Etwas kleiner ist sie geworden und eine andere Frisur hat sie auch. Kann es sein, dass sich ein Mensch in vier oder fünf Wochen so verändern kann? Und wieso sind ihre Brüste plötzlich ein bisschen kleiner geworden? Sie sieht so frisch und erholt aus, ist immer noch die hübsche Frau mit den zierlichen Füßen und dem schmalen Gesicht. Die neue Frisur mit den welligen, langen Haaren und der neuen Farbe steht ihr gut.
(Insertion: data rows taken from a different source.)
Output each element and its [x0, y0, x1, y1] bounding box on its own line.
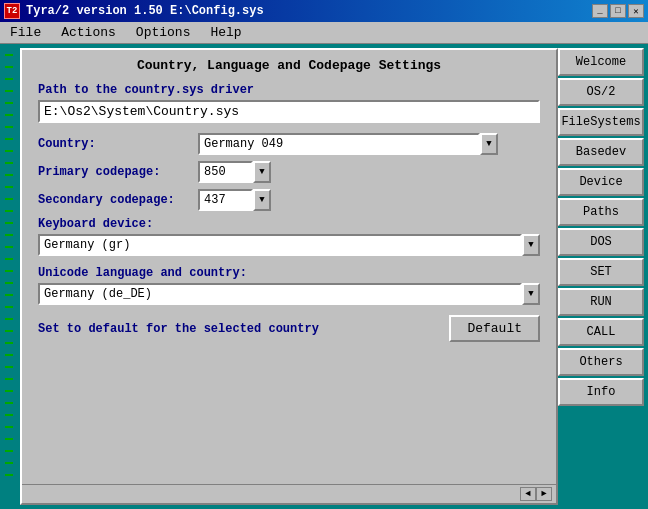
- minimize-button[interactable]: _: [592, 4, 608, 18]
- title-bar: T2 Tyra/2 version 1.50 E:\Config.sys _ □…: [0, 0, 648, 22]
- sidebar-tab-call[interactable]: CALL: [558, 318, 644, 346]
- unicode-dropdown: ▼: [38, 283, 540, 305]
- content-area: Country, Language and Codepage Settings …: [20, 48, 558, 505]
- close-button[interactable]: ✕: [628, 4, 644, 18]
- maximize-button[interactable]: □: [610, 4, 626, 18]
- form-content: Path to the country.sys driver Country: …: [22, 77, 556, 484]
- right-sidebar: Welcome OS/2 FileSystems Basedev Device …: [558, 44, 648, 509]
- primary-codepage-arrow[interactable]: ▼: [253, 161, 271, 183]
- sidebar-tab-paths[interactable]: Paths: [558, 198, 644, 226]
- secondary-codepage-label: Secondary codepage:: [38, 193, 198, 207]
- sidebar-tab-filesystems[interactable]: FileSystems: [558, 108, 644, 136]
- tick-marks: [2, 48, 16, 486]
- sidebar-tab-others[interactable]: Others: [558, 348, 644, 376]
- title-bar-left: T2 Tyra/2 version 1.50 E:\Config.sys: [4, 3, 264, 19]
- unicode-label: Unicode language and country:: [38, 266, 540, 280]
- sidebar-tab-os2[interactable]: OS/2: [558, 78, 644, 106]
- unicode-arrow[interactable]: ▼: [522, 283, 540, 305]
- title-buttons: _ □ ✕: [592, 4, 644, 18]
- keyboard-input[interactable]: [38, 234, 522, 256]
- bottom-scroll: ◄ ►: [22, 484, 556, 503]
- keyboard-arrow[interactable]: ▼: [522, 234, 540, 256]
- title-text: Tyra/2 version 1.50 E:\Config.sys: [26, 4, 264, 18]
- keyboard-dropdown: ▼: [38, 234, 540, 256]
- sidebar-tab-device[interactable]: Device: [558, 168, 644, 196]
- primary-codepage-row: Primary codepage: ▼: [38, 161, 540, 183]
- page-title: Country, Language and Codepage Settings: [22, 50, 556, 77]
- menu-file[interactable]: File: [4, 23, 47, 42]
- country-row: Country: ▼: [38, 133, 540, 155]
- menu-options[interactable]: Options: [130, 23, 197, 42]
- path-label: Path to the country.sys driver: [38, 83, 540, 97]
- default-row: Set to default for the selected country …: [38, 315, 540, 342]
- secondary-codepage-arrow[interactable]: ▼: [253, 189, 271, 211]
- menu-bar: File Actions Options Help: [0, 22, 648, 44]
- primary-codepage-input[interactable]: [198, 161, 253, 183]
- country-input[interactable]: [198, 133, 480, 155]
- main-window: Country, Language and Codepage Settings …: [0, 44, 648, 509]
- keyboard-label: Keyboard device:: [38, 217, 540, 231]
- secondary-codepage-row: Secondary codepage: ▼: [38, 189, 540, 211]
- country-arrow[interactable]: ▼: [480, 133, 498, 155]
- path-input[interactable]: [38, 100, 540, 123]
- sidebar-tab-basedev[interactable]: Basedev: [558, 138, 644, 166]
- sidebar-tab-run[interactable]: RUN: [558, 288, 644, 316]
- scroll-right-button[interactable]: ►: [536, 487, 552, 501]
- primary-codepage-label: Primary codepage:: [38, 165, 198, 179]
- default-text: Set to default for the selected country: [38, 322, 319, 336]
- primary-codepage-dropdown: ▼: [198, 161, 278, 183]
- left-gutter: [0, 44, 18, 509]
- country-label: Country:: [38, 137, 198, 151]
- scroll-left-button[interactable]: ◄: [520, 487, 536, 501]
- menu-actions[interactable]: Actions: [55, 23, 122, 42]
- menu-help[interactable]: Help: [204, 23, 247, 42]
- country-dropdown: ▼: [198, 133, 498, 155]
- sidebar-tab-welcome[interactable]: Welcome: [558, 48, 644, 76]
- sidebar-tab-info[interactable]: Info: [558, 378, 644, 406]
- sidebar-tab-dos[interactable]: DOS: [558, 228, 644, 256]
- secondary-codepage-dropdown: ▼: [198, 189, 278, 211]
- sidebar-tab-set[interactable]: SET: [558, 258, 644, 286]
- unicode-input[interactable]: [38, 283, 522, 305]
- default-button[interactable]: Default: [449, 315, 540, 342]
- app-icon: T2: [4, 3, 20, 19]
- secondary-codepage-input[interactable]: [198, 189, 253, 211]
Dicke Tränen laufen mir über die Wangen. Ich bemerke es erst, als ich eine davon mit meiner Zunge ablecke und es salzig schmeckt. „T … Tina?“
Mit zwei oder drei schnellen Schritten falle ich nach vorne, ziehe sie fest in meine Arme. Überwältigt nach den vielen Wochen, in denen ich sie aus den Augen verloren hatte, übersäe ich ihren Hals und ihr Gesicht mit unzähligen Küsschen. Wie sehr hatte ich sie vermisst? Wie sehr ging mir ihr Blick im Gesundheitsamt unter die Haut? Wie sehr hat es mir das Herz zerrissen, sie nach der schlimmen Nachricht zusammenbrechen zu sehen?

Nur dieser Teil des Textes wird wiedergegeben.